### Material supplied
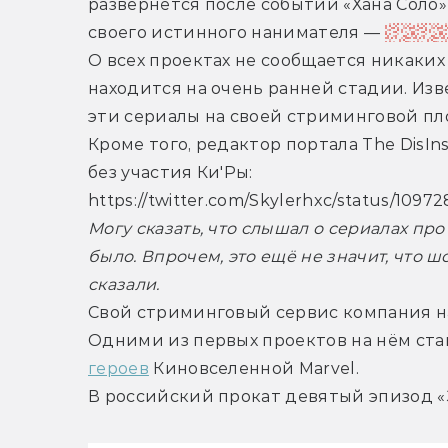
развернётся после событий «Хана Соло»
своего истинного нанимателя — 
Дарта 
О всех проектах не сообщается никаких
находится на очень ранней стадии. Изв
эти сериалы на своей стриминговой пл
Кроме того, редактор портала The DisIns
без участия Ки'Ры:
https://twitter.com/Skylerhxc/status/109
Могу сказать, что слышал о сериалах про 
было. Впрочем, это ещё не значит, что шоу
сказали. 
Свой стриминговый сервис компания нам
Одними из первых проектов на нём ста
героев
 Киновселенной Marvel.
В российский прокат девятый эпизод «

### Assignment
Every line above is to be reproduced verbatim, and the pictures are to be omitted.

### Result of this task
развернётся после событий «Хана Соло»
своего истинного нанимателя — 
Дарта 
О всех проектах не сообщается никаких
находится на очень ранней стадии. Изв
эти сериалы на своей стриминговой пл
Кроме того, редактор портала The DisIns
без участия Ки'Ры:
https://twitter.com/Skylerhxc/status/109
Могу сказать, что слышал о сериалах про 
было. Впрочем, это ещё не значит, что шоу
сказали. 
Свой стриминговый сервис компания нам
Одними из первых проектов на нём ста
героев
 Киновселенной Marvel.
В российский прокат девятый эпизод «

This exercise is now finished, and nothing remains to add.